### What to produce
Work through the data line by line, gathering every line that has the word "Filter".

Stored items from a collection:
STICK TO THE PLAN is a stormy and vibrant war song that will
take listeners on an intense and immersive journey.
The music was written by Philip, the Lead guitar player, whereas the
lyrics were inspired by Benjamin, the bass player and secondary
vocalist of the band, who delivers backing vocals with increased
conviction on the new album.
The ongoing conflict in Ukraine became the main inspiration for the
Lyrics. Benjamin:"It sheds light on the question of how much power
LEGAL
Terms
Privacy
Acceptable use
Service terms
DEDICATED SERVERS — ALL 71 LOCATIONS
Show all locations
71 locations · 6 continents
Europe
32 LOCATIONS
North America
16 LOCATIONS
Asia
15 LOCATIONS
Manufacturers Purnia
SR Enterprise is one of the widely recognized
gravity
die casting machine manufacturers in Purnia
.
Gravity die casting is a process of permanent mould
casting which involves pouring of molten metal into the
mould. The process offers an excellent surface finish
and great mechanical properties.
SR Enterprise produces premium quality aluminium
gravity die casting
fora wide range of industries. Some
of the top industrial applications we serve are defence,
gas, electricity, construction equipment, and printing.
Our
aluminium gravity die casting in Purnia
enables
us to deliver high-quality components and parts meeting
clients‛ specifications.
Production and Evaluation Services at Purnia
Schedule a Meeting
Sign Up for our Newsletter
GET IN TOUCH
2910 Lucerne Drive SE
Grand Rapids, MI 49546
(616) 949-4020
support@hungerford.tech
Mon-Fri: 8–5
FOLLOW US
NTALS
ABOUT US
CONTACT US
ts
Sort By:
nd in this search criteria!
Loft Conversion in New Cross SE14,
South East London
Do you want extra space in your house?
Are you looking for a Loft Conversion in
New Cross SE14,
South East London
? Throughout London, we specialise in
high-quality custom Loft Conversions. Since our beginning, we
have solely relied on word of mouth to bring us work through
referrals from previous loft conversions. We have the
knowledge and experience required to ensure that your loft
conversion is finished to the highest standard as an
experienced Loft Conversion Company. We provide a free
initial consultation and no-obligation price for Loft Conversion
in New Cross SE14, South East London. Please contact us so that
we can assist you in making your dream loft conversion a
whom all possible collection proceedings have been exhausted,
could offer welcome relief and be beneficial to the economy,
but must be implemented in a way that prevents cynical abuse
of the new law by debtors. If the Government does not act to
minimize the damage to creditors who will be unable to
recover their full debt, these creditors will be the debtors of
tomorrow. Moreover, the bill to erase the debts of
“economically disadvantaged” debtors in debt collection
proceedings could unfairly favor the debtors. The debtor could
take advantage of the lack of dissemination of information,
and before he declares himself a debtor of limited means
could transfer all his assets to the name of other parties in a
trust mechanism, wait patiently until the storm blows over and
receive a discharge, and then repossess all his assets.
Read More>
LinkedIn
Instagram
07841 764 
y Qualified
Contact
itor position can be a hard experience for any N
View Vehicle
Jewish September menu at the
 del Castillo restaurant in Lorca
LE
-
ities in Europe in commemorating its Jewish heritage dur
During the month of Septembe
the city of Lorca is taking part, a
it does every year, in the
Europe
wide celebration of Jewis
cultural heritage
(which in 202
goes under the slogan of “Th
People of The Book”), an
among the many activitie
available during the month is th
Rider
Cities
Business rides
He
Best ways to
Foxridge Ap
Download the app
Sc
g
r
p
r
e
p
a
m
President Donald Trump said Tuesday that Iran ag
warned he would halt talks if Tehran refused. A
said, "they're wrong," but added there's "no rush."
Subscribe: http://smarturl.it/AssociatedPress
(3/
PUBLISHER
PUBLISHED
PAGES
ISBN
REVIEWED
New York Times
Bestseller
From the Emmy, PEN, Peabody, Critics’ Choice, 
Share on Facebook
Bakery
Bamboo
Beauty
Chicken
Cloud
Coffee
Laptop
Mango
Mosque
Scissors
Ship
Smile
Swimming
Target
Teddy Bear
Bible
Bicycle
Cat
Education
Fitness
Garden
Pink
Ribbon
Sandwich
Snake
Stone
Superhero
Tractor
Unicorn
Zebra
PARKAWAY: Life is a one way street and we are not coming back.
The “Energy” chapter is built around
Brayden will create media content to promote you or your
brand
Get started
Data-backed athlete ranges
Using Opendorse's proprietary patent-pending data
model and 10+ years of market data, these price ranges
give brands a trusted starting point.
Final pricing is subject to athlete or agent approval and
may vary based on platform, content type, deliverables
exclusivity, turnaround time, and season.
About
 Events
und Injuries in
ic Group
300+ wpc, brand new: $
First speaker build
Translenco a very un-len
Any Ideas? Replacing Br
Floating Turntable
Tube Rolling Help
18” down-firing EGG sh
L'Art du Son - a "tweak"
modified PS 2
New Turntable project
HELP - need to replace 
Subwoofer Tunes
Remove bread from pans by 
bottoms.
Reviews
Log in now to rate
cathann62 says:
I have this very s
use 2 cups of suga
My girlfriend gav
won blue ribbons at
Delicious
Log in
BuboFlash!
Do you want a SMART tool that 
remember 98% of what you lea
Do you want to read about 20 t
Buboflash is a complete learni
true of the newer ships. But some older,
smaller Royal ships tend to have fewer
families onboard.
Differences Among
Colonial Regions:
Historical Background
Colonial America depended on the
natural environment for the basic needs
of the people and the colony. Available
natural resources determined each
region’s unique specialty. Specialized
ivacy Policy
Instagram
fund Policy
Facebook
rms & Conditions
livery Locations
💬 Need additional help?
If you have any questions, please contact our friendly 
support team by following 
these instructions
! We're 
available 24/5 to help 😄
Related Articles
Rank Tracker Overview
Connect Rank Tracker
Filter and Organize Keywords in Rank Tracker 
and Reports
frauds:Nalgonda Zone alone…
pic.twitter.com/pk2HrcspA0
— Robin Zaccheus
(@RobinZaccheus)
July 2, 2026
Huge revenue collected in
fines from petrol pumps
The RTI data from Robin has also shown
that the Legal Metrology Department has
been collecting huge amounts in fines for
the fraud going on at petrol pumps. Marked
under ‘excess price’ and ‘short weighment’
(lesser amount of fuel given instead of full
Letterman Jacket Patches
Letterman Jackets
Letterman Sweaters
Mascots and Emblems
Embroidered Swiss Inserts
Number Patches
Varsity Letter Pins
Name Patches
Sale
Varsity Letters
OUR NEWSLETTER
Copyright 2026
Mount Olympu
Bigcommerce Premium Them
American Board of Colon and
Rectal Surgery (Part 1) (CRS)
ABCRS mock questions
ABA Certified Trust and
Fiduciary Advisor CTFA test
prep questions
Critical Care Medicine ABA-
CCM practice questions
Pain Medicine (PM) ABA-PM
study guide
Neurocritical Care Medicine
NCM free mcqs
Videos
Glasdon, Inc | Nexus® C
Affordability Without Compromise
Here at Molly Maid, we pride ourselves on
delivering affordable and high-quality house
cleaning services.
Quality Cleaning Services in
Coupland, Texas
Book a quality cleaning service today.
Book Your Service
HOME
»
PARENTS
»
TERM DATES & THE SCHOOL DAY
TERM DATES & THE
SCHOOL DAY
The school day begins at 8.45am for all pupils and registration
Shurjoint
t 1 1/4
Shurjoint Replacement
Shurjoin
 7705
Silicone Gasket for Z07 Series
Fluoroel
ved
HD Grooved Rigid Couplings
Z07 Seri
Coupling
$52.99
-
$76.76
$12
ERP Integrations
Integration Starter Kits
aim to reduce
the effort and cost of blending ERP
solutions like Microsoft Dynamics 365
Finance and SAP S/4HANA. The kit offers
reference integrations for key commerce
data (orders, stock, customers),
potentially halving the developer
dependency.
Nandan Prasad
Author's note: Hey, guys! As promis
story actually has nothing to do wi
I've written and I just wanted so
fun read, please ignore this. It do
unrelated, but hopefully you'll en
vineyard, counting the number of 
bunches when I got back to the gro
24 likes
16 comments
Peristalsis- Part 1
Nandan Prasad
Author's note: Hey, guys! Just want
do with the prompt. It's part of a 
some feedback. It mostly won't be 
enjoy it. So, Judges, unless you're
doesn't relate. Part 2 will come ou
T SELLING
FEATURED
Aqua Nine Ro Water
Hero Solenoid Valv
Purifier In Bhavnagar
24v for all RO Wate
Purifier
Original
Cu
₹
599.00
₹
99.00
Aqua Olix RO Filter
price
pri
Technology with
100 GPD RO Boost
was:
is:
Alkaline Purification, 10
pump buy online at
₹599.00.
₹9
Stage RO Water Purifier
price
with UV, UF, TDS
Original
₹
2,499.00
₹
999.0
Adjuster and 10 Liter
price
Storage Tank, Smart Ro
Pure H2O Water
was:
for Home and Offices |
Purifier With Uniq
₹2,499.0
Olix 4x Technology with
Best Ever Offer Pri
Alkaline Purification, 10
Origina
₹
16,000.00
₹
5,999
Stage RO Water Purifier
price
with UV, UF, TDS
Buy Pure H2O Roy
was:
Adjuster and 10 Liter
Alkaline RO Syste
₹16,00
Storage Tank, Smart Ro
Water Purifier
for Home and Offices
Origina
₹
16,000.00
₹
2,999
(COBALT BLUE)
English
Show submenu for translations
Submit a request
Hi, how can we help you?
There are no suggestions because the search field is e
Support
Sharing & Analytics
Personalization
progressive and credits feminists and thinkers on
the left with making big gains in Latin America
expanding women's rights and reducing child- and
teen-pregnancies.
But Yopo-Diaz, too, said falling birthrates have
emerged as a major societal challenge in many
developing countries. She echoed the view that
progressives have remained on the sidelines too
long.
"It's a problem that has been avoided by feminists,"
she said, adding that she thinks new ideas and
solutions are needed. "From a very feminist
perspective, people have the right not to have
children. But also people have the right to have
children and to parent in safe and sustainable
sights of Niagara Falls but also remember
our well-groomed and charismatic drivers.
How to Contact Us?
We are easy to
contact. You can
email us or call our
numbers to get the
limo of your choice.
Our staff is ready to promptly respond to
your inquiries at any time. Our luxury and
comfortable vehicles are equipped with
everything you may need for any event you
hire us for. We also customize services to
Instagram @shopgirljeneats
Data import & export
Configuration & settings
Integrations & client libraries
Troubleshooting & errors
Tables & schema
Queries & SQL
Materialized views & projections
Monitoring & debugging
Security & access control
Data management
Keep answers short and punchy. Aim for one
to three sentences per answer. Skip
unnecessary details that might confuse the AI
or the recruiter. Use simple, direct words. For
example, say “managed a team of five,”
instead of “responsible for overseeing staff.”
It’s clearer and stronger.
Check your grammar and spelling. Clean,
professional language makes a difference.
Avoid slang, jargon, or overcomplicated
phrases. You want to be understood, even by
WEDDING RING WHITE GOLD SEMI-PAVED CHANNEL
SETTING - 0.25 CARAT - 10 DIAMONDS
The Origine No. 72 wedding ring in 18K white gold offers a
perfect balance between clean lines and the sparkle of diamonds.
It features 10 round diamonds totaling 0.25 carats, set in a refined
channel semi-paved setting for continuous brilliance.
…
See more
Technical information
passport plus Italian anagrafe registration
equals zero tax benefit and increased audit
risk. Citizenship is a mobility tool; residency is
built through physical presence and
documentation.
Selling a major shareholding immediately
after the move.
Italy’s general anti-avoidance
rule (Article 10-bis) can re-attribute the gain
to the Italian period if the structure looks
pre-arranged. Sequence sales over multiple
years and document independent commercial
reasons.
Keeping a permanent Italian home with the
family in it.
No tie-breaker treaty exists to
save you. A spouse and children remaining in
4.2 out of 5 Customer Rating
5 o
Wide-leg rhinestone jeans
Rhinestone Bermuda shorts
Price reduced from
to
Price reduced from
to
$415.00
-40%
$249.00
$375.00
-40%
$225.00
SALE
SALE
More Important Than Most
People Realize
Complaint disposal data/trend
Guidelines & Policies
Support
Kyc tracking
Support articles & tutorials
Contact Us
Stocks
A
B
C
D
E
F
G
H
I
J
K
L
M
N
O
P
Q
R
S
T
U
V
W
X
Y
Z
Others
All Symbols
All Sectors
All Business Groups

### Result of the exercise
Filter and Organize Keywords in Rank Tracker 
Aqua Olix RO Filter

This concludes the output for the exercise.